-- PROVIDED INFORMATION follows --

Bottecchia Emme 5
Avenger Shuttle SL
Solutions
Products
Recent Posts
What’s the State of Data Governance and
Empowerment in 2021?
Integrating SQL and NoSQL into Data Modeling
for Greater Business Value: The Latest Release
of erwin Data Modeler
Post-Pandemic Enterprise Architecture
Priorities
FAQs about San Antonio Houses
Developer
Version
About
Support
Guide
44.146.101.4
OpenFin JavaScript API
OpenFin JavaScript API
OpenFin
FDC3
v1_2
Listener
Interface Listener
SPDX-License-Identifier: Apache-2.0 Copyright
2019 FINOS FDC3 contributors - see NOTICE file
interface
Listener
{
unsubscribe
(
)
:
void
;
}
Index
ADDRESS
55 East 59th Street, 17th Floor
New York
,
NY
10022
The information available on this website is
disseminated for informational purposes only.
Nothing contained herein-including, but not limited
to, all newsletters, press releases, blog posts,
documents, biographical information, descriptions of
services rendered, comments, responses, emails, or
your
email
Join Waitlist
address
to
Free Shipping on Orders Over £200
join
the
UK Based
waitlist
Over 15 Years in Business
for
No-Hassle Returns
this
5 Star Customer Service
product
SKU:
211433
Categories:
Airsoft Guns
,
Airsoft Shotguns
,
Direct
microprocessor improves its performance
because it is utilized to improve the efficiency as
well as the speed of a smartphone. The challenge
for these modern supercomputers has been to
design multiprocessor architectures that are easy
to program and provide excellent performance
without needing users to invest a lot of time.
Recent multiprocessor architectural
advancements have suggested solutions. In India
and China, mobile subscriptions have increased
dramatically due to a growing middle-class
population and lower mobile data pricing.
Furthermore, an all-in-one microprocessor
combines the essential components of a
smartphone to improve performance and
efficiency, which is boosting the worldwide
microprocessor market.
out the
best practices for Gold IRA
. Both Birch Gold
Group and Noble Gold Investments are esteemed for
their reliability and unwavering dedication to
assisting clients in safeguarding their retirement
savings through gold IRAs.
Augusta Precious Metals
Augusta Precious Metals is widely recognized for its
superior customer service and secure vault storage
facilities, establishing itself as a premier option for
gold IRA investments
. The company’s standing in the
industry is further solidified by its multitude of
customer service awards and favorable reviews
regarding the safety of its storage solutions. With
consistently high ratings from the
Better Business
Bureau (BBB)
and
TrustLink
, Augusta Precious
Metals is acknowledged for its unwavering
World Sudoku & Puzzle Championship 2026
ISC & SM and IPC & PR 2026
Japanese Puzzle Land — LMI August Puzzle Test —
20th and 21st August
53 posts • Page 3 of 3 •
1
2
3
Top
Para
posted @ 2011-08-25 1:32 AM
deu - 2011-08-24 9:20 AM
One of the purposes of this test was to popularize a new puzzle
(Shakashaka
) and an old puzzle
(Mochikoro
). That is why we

-- PROVIDED INFORMATION concluded --

> [EXERCISE BRIEF]:
Restate every entry above word for word.

> [TASK ANSWER]:
Bottecchia Emme 5
Avenger Shuttle SL
Solutions
Products
Recent Posts
What’s the State of Data Governance and
Empowerment in 2021?
Integrating SQL and NoSQL into Data Modeling
for Greater Business Value: The Latest Release
of erwin Data Modeler
Post-Pandemic Enterprise Architecture
Priorities
FAQs about San Antonio Houses
Developer
Version
About
Support
Guide
44.146.101.4
OpenFin JavaScript API
OpenFin JavaScript API
OpenFin
FDC3
v1_2
Listener
Interface Listener
SPDX-License-Identifier: Apache-2.0 Copyright
2019 FINOS FDC3 contributors - see NOTICE file
interface
Listener
{
unsubscribe
(
)
:
void
;
}
Index
ADDRESS
55 East 59th Street, 17th Floor
New York
,
NY
10022
The information available on this website is
disseminated for informational purposes only.
Nothing contained herein-including, but not limited
to, all newsletters, press releases, blog posts,
documents, biographical information, descriptions of
services rendered, comments, responses, emails, or
your
email
Join Waitlist
address
to
Free Shipping on Orders Over £200
join
the
UK Based
waitlist
Over 15 Years in Business
for
No-Hassle Returns
this
5 Star Customer Service
product
SKU:
211433
Categories:
Airsoft Guns
,
Airsoft Shotguns
,
Direct
microprocessor improves its performance
because it is utilized to improve the efficiency as
well as the speed of a smartphone. The challenge
for these modern supercomputers has been to
design multiprocessor architectures that are easy
to program and provide excellent performance
without needing users to invest a lot of time.
Recent multiprocessor architectural
advancements have suggested solutions. In India
and China, mobile subscriptions have increased
dramatically due to a growing middle-class
population and lower mobile data pricing.
Furthermore, an all-in-one microprocessor
combines the essential components of a
smartphone to improve performance and
efficiency, which is boosting the worldwide
microprocessor market.
out the
best practices for Gold IRA
. Both Birch Gold
Group and Noble Gold Investments are esteemed for
their reliability and unwavering dedication to
assisting clients in safeguarding their retirement
savings through gold IRAs.
Augusta Precious Metals
Augusta Precious Metals is widely recognized for its
superior customer service and secure vault storage
facilities, establishing itself as a premier option for
gold IRA investments
. The company’s standing in the
industry is further solidified by its multitude of
customer service awards and favorable reviews
regarding the safety of its storage solutions. With
consistently high ratings from the
Better Business
Bureau (BBB)
and
TrustLink
, Augusta Precious
Metals is acknowledged for its unwavering
World Sudoku & Puzzle Championship 2026
ISC & SM and IPC & PR 2026
Japanese Puzzle Land — LMI August Puzzle Test —
20th and 21st August
53 posts • Page 3 of 3 •
1
2
3
Top
Para
posted @ 2011-08-25 1:32 AM
deu - 2011-08-24 9:20 AM
One of the purposes of this test was to popularize a new puzzle
(Shakashaka
) and an old puzzle
(Mochikoro
). That is why we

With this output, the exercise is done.